The most common and simplest form in which you can pay something to the tipster is SMS service. The tipster usually puts a tip on its SMS service every day or several times a month. You send a message to a certain number and you receive an alleged tip via SMS, which is rarely less than 100% sure, as the seller of the tip himself claims.

You can often see this version of tips on many blogs at different SMS prices, which usually range from 0.5 euros per SMS to several euros per SMS. And, of course, by following their SMS service, with a tip that’s 100-1,000% secure, you can earn and get rich! Yeah, right… But as funny as it may be, this is still the most painless option for your wallet, at least when it comes to paying for tips.

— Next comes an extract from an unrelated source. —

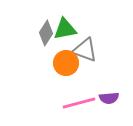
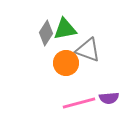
gray triangle: moved 3 px right
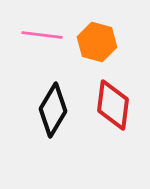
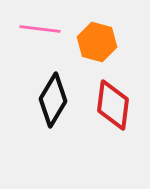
pink line: moved 2 px left, 6 px up
black diamond: moved 10 px up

Email Services and Social Media Pages

They often still exist. On many blogs, you can see screenshots of alleged emails sent to “satisfied” users who managed to amass a lot of money on their subscriptions. When contacted by email, tip sellers usually ask you to pay a certain amount to a private bank account, PostNet, or via Western Union. Such accounts are difficult to trace, and the police are almost uninterested in them. However, a certain group also offers tips that you can pay only when you win, i.e. when a tip they claim is 100% secure is a winner.

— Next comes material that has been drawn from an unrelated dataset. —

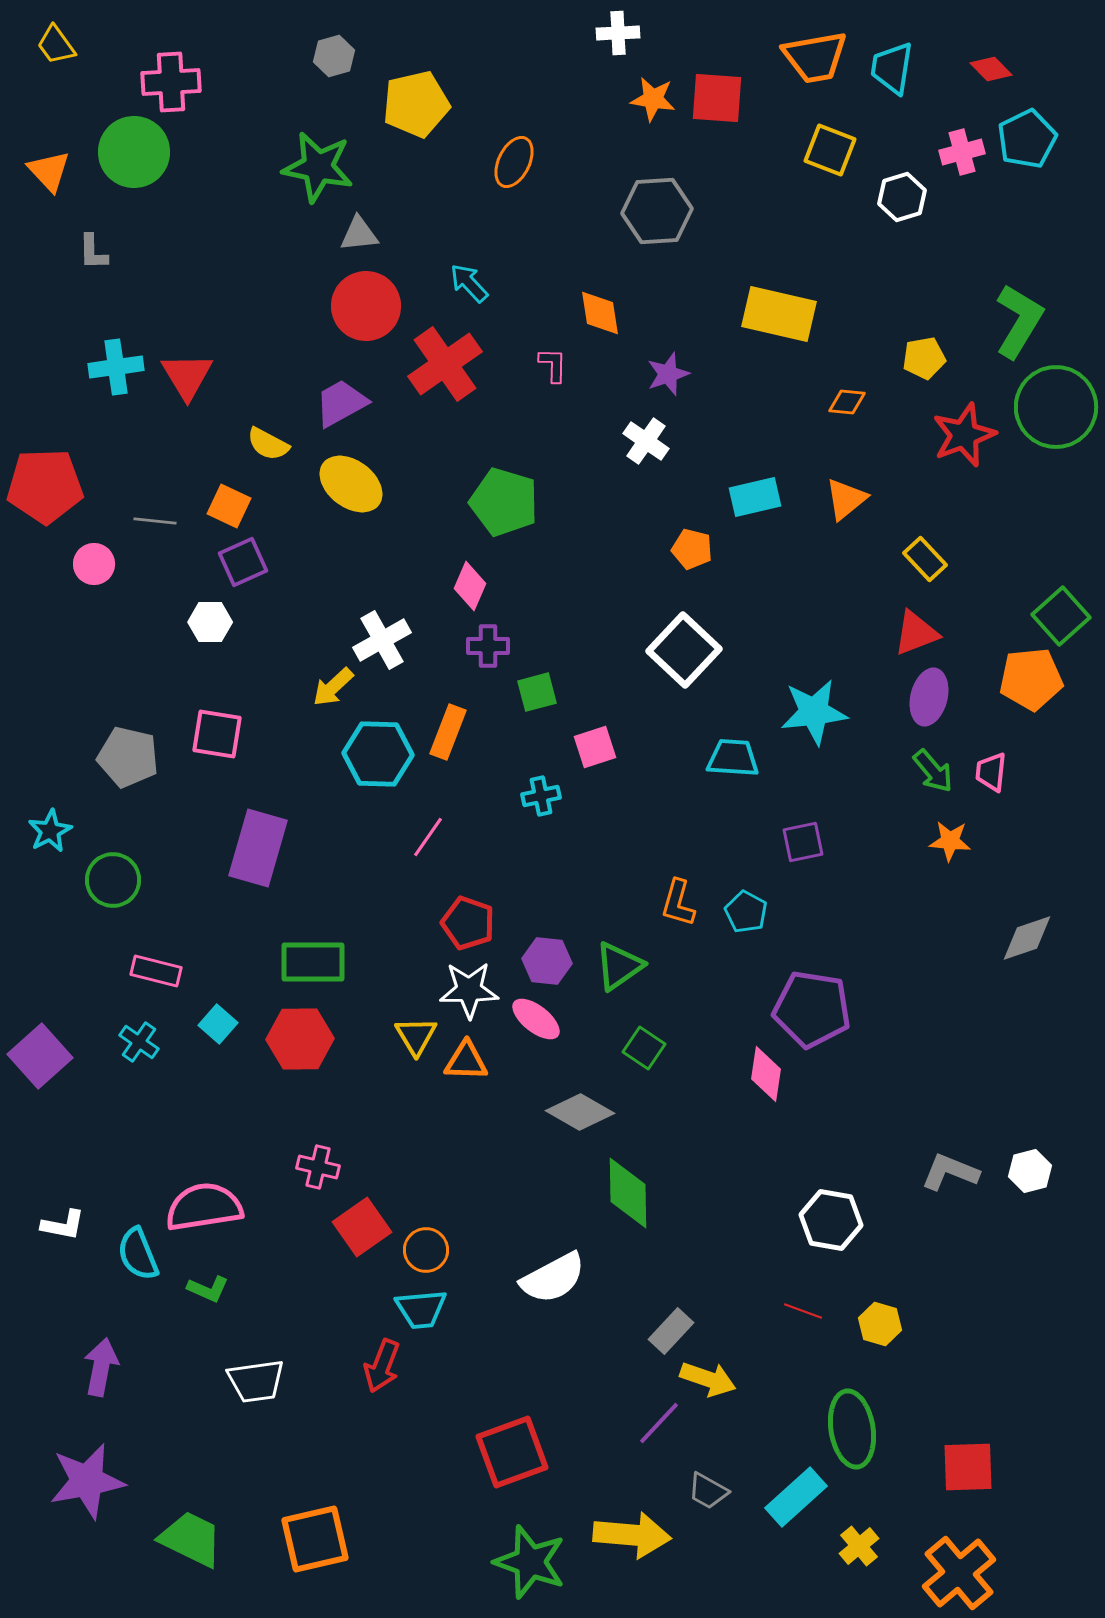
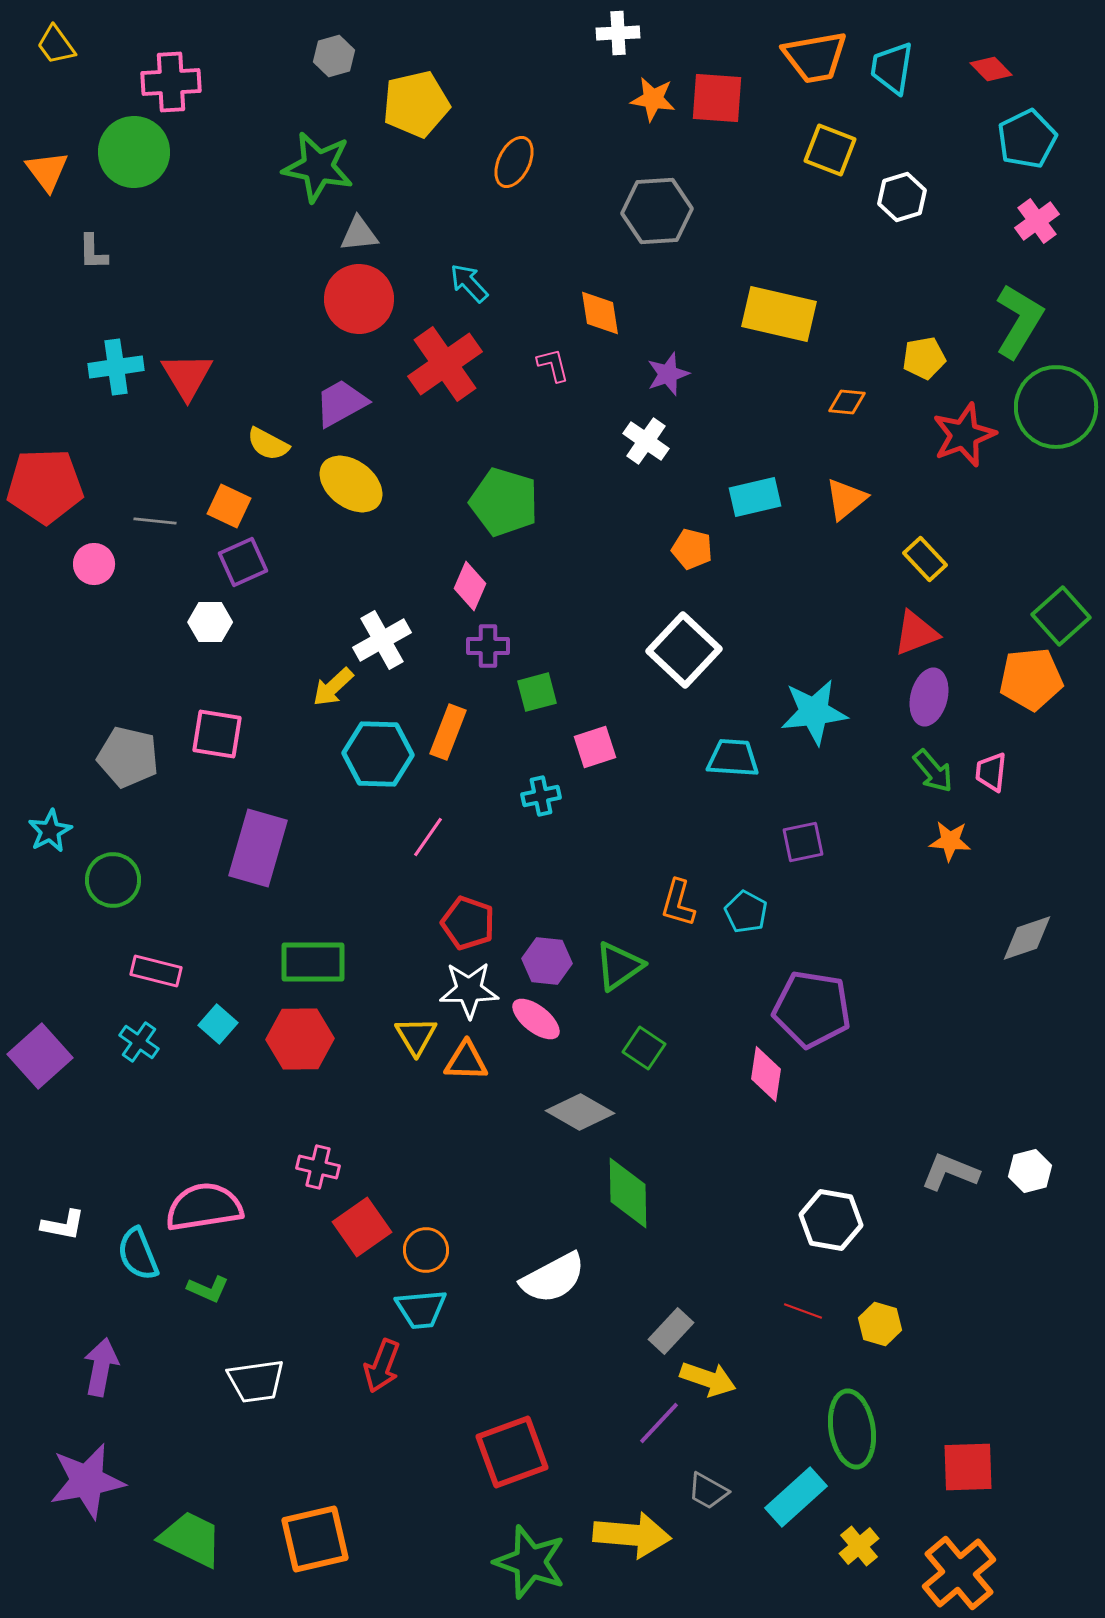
pink cross at (962, 152): moved 75 px right, 69 px down; rotated 21 degrees counterclockwise
orange triangle at (49, 171): moved 2 px left; rotated 6 degrees clockwise
red circle at (366, 306): moved 7 px left, 7 px up
pink L-shape at (553, 365): rotated 15 degrees counterclockwise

Here, you will surely ask yourself, how is it possible that you will be deceived and taken money again on this seemingly honest proposal? Very simple, according to the formula “30-10-3”: tipster needs exactly 30 people who’ll show any interest in his site/page. Then, as only 3 final outcomes are possible in soccer, it’s clear that 10 will hit the tip that was given to them and they become potential victims. In the end, the 3 victims who remained are in euphoria, thinking that they have found a golden hen that will soon bring them the much-desired big money and they can’t wait to get a call from a guy who tipped them twice in a row and helped them win completely free. The tipster, of course, appears, and he again sends the same game to all 3, only this time with slightly bigger odds and with different possible outcomes. Now, of course, there’s a chance that everyone will lose a bet, but it doesn’t matter anymore as tipsters have already managed to extract money from their victims.

Other Ways

There are different ways in which tipsters and people who offer monthly subscriptions ask you for money for their services and information. These can be Western Union payments, and apart from the name and last name of the person you’re paying to, and maybe the address, you have almost no information about the person in question. So there’s no evidence of a bank transaction and the like. Payments can also be claimed through Skrill, PayPal, and other online payment methods. Of course, most of them ask for money in advance for their information.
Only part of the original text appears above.